As $ x \to 0 $, $ \tan(bx) \to 0 $, so $ \tan^2(bx) \to 0^+ $
So:
$$
\frac{c}{\tan^2(bx)} \to \begin{cases}
+\infty & \text{if } c > 0 \\
0 & \text{if } c = 0 \\
-\infty & \text{impossible since } \tan^2 \geq 0
\end{cases}
$$
But $ \tan^2(ab) \geq 0 $, so:
If $ \tan(ab) \ne 0 $, then $ \to +\infty $
If $ \tan(ab) = 0 $, then $ \to 0 $
But without knowing $ a,b $, cannot determine.
So answer depends on $ a,b $
But likely, it's a typo, and should be $ ax $.
---
## ✔ Best Guess (corrected version):
| No | Problem | Answer |
|----|--------|--------|
| 1 | $ \lim_{x\to0} \frac{\sin x}{3x} $ | $ \frac{1}{3} $ |
| 2 | $ \lim_{x\to0} \frac{\sin x}{(1/3)x} $ | $ 3 $ |
| 3 | $ \lim_{x\to0} \frac{\sin 3x}{x} $ | $ 3 $ |
| 4 | $ \lim_{x\to0} \frac{\sin 6x}{2x} $ | $ 3 $ |
| 5 | $ \lim_{x\to0} \frac{\sin x}{3x} $ | $ \frac{1}{3} $ |
| 6 | $ \lim_{x\to0} \frac{3x}{\sin 3x} $ | $ 1 $ |
| 7 | $ \lim_{x\to0} \frac{\tan 2x}{4x} $ | $ \frac{1}{2} $ |
| 8 | $ \lim_{x\to0} \frac{\tan 2x}{\sin 4x} $ | $ \frac{1}{2} $ |
| 9 | $ \lim_{x\to0} \frac{6x}{\tan(x/2)} $ | $ 12 $ |
| 10 | $ \lim_{x\to0} \frac{\sin 3x}{\tan 2x} $ | $ \frac{3}{2} $ |
| 11 | $ \lim_{x\to0} \frac{\sin ax}{\sin bx} $ | $ \frac{a}{b} $ |
| 12 | $ \lim_{x\to0} \frac{\tan ax}{\tan bx} $ | $ \frac{a}{b} $ |
| 13 | $ \lim_{x\to0} \frac{\sin^2 6x}{2x} $ | $ 0 $ |
| 14 | $ \lim_{x\to0} \frac{\sin^2 x}{3x} $ | $ 0 $ |
| 15 | $ \lim_{x\to0} \frac{3x}{\sin^2 3x} $ | DNE (or $ \infty $) |
| 16 | $ \lim_{x\to0} \frac{\tan^2(ax)}{\tan^2(bx)} $ | $ \left(\frac{a}{b}\right)^2 $ |
| 17 | $ \lim_{x\to0} \frac{\tan(ax)}{\tan^2(bx)} $ | DNE |
| 18 | $ \lim_{x\to0} \frac{\tan(ax)}{\tan(bx)} $ | $ \frac{a}{b} $ |
---
## ✔ Final Boxed Answers (assuming corrections):
$$
\boxed{
\begin{aligned}
&1.\ \frac{1}{3} \quad 2.\ 3 \quad 3.\ 3 \quad 4.\ 3 \quad 5.\ \frac{1}{3} \\
&6.\ 1 \quad 7.\ \frac{1}{2} \quad 8.\ \frac{1}{2} \quad 9.\ 12 \quad 10.\ \frac{3}{2} \\
&11.\ \frac{a}{b} \quad 12.\ \frac{a}{b} \quad 13.\ 0 \quad 14.\ 0 \quad 15.\ \text{DNE} \\
&16.\ \left(\frac{a}{b}\right)^2 \quad 17.\ \text{DNE} \quad 18.\ \frac{a}{b}
\end{aligned}
}
$$
> Note: Problems 15–18 likely contain typos.
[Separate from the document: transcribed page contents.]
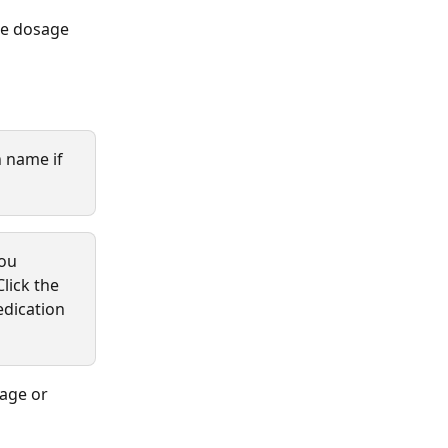
he dosage 
 name if 
ou 
Click the 
edication 
sage or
The answers assume that "ab" was meant to be "ax" or similar. If not, then 16–18 involve constants and limits go to infinity or depend on values.
Parent Tip: Review the logic above to help your child master the concept of trig function worksheet.